**TASK DESCRIPTION:** Set down exactly the first line of the entries and every line after it, through the line with "Fun! Japan Taiwan".

**DATA FOR THIS EXERCISE:**
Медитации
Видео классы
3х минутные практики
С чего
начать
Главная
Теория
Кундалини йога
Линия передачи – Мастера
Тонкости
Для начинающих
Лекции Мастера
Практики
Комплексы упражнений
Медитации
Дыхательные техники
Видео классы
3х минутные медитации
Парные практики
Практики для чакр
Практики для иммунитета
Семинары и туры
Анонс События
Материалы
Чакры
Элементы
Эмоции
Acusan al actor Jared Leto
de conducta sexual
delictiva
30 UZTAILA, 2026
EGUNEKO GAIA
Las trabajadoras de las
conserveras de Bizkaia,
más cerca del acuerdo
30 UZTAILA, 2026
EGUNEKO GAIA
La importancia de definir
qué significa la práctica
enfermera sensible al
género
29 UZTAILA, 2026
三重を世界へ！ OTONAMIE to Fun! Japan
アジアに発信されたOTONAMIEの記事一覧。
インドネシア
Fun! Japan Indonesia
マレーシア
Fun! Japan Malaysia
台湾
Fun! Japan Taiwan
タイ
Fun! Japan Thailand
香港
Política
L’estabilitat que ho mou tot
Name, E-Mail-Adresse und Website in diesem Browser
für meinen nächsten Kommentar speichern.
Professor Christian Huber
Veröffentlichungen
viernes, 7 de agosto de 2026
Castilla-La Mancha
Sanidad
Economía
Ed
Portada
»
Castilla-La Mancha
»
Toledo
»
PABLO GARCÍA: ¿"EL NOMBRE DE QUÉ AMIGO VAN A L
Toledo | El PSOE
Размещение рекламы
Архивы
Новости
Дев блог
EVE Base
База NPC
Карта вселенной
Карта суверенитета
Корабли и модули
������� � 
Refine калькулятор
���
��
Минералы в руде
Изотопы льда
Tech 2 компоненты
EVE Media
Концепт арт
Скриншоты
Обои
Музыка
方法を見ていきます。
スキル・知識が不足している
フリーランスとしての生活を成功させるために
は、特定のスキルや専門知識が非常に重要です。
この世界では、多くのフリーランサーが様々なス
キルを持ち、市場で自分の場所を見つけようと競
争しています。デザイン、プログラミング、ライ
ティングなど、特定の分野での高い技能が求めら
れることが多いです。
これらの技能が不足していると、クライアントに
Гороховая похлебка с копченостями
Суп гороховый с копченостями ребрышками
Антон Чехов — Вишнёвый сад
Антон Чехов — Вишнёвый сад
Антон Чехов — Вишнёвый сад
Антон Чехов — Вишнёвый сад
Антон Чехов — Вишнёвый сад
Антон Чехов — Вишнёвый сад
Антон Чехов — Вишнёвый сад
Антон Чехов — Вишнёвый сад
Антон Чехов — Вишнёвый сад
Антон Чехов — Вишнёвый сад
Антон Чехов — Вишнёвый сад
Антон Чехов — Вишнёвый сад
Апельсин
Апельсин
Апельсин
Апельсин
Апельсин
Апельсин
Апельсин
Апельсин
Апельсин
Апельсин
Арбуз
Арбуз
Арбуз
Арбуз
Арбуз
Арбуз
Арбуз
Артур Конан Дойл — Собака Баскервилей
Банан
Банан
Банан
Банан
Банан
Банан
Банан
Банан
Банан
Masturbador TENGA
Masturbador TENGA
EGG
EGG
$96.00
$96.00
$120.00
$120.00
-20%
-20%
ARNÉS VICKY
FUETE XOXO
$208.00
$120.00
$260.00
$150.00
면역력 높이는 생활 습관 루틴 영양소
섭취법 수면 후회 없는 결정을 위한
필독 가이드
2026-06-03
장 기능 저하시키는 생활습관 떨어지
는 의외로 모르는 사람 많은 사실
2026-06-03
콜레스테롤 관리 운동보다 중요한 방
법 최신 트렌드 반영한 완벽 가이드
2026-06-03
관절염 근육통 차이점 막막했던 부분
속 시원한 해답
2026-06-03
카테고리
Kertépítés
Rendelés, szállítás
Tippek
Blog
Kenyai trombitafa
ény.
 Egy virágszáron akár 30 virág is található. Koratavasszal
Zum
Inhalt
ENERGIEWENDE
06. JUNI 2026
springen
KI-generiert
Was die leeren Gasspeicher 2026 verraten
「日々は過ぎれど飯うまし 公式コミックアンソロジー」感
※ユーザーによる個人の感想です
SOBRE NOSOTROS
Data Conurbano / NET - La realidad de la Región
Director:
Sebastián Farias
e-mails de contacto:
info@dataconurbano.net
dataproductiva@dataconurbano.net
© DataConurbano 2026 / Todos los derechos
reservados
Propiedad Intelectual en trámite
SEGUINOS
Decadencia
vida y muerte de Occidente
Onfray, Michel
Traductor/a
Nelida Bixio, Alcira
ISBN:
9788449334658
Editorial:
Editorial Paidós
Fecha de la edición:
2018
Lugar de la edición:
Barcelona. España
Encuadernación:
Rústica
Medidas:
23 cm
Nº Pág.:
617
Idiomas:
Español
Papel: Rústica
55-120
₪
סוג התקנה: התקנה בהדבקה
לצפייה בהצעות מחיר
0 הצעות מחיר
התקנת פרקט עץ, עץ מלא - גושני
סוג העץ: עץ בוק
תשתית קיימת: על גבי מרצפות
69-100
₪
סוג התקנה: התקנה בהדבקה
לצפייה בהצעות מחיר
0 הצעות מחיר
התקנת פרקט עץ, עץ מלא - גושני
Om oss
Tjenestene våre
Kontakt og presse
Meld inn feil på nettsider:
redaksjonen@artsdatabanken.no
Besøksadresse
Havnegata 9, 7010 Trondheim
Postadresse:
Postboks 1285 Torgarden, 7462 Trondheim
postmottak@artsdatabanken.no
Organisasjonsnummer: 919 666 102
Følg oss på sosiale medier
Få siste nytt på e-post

**SOLUTION TO THIS TASK:**
Медитации
Видео классы
3х минутные практики
С чего
начать
Главная
Теория
Кундалини йога
Линия передачи – Мастера
Тонкости
Для начинающих
Лекции Мастера
Практики
Комплексы упражнений
Медитации
Дыхательные техники
Видео классы
3х минутные медитации
Парные практики
Практики для чакр
Практики для иммунитета
Семинары и туры
Анонс События
Материалы
Чакры
Элементы
Эмоции
Acusan al actor Jared Leto
de conducta sexual
delictiva
30 UZTAILA, 2026
EGUNEKO GAIA
Las trabajadoras de las
conserveras de Bizkaia,
más cerca del acuerdo
30 UZTAILA, 2026
EGUNEKO GAIA
La importancia de definir
qué significa la práctica
enfermera sensible al
género
29 UZTAILA, 2026
三重を世界へ！ OTONAMIE to Fun! Japan
アジアに発信されたOTONAMIEの記事一覧。
インドネシア
Fun! Japan Indonesia
マレーシア
Fun! Japan Malaysia
台湾
Fun! Japan Taiwan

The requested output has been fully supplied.